The government of New Zealand, where Mrs. Arroyo was visiting to attend the Asia Pacific Interfaith Religious Dialogue this week, also expressed alarm over the killings through Prime Minister Helen Clark. Although Mrs. Clark did not go as far as to describe the Philippines as “a disaster area for human rights,” as NZ opposition lawmakers did, Mrs. Clark had raised the same issue when she was in the Philippines during the East Asian Summit last January.
Mrs. Arroyo will be in Australia next. Some Australian lawmakers have criticized the Philippine government’s complicity in the killings, and the Australian ambassador has expressed the same concern, declaring that he has asked the Philippine government to “stop the killings and to bring the perpetrators to justice.”
But what the Australian government is really interested in at this point is getting its forces into the Philippines via an agreement that will allow joint Australian–military exercises in the manner of the Balikatan exercises the Armed Forces of the Philippines holds jointly with US forces under the Visiting Forces Agreement.
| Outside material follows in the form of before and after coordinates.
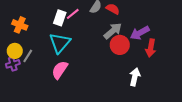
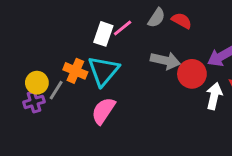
orange cross: (20, 25) -> (75, 71), moved
gray arrow: (113, 31) -> (165, 61), moved, turned 54
white arrow: (135, 77) -> (214, 96), moved

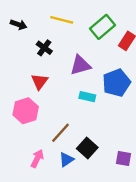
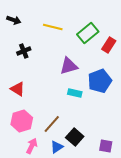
black arrow: (19, 25) -> (14, 20), moved
black cross: (44, 48) -> (24, 51), moved, turned 32
red triangle: (40, 82) -> (18, 89), moved, turned -35
pink hexagon: (26, 111) -> (22, 121), moved

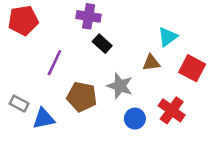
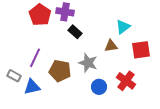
red pentagon: (23, 20) -> (40, 15), moved, turned -30
purple line: (54, 63) -> (35, 58), moved
red square: (192, 68) -> (141, 50), turned -36

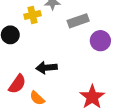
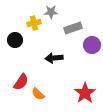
black arrow: (47, 68) -> (54, 58), moved

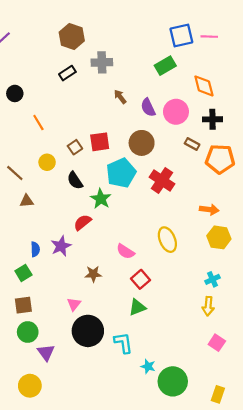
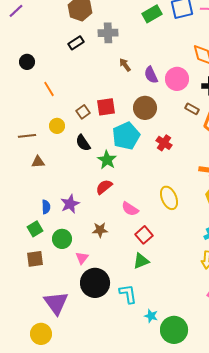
green rectangle: (165, 66) -> (152, 14), moved
brown line: (15, 173) -> (27, 136), turned -48
red cross: (162, 181) -> (164, 143), size x0.7
red semicircle: (82, 222) -> (104, 187), moved
green circle: (28, 332) -> (62, 239), moved
purple triangle: (46, 352) -> (56, 303), size x1.5

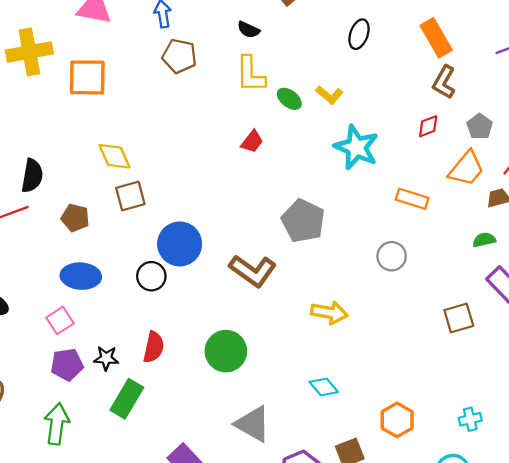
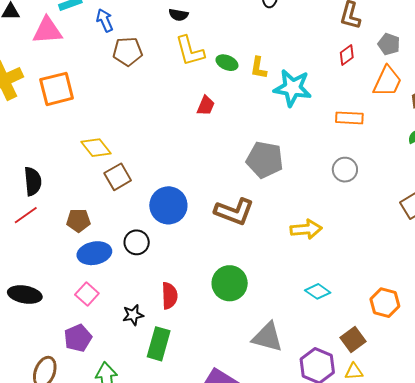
yellow L-shape: (329, 95) -> (259, 68), moved, turned 75
brown pentagon: (75, 218) -> (78, 220), moved
black circle: (151, 276) -> (137, 242), moved
purple pentagon: (67, 365) -> (78, 338), moved

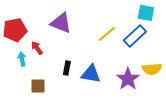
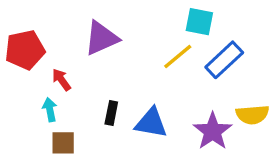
cyan square: (146, 13) -> (199, 22), moved
purple triangle: (61, 23) -> (101, 38), turned -45
cyan arrow: (22, 59) -> (50, 110), moved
It seems that unbeknownst to most Filipinos, Mrs. Arroyo has agreed to such an arrangement.
Mrs. Arroyo and Prime Minister John Howard will be witnessing the signing of a Status of Forces Agreement (SOFA) so Australian soldiers can come to the Philippines to, among others, train Filipino soldiers in counter-terrorism operations. The military aid so dear to the hearts and bank accounts of Philippine generals will also be part of the deal.
The deployment of Australian forces in Southeast Asia has been a Howard pet project for years. Frustrated by Indonesian and Malaysian rejection, Howard would have Arroyo to thank for allowing him to play mini-Bush in the Philippines. Expect no statement of concern for human rights from him–or at most expect a sufficiently vague allusion to the human rights situation in the country where he’s going to send his troops. Maybe he’ll blame “terrorists” for it.
But the Australian government would be no more hypocritical than those other countries that while expressing “alarm” and “concern” over human rights also continue to provide military and other aid to the Arroyo regime, and whose businessmen have promised billions in investments in a country run by a government that’s not only killing its own citizens but is also among the world’s most corrupt.
The US, Japan, New Zealand, Australia among others, do express concern over the killing of activists and journalists that are also killing democratic rights in the Philippines. But they can’t seem to put their money where their mouths are. Instead they’re putting it in the hands of the Arroyo regime, thereby providing it the means to go on killing.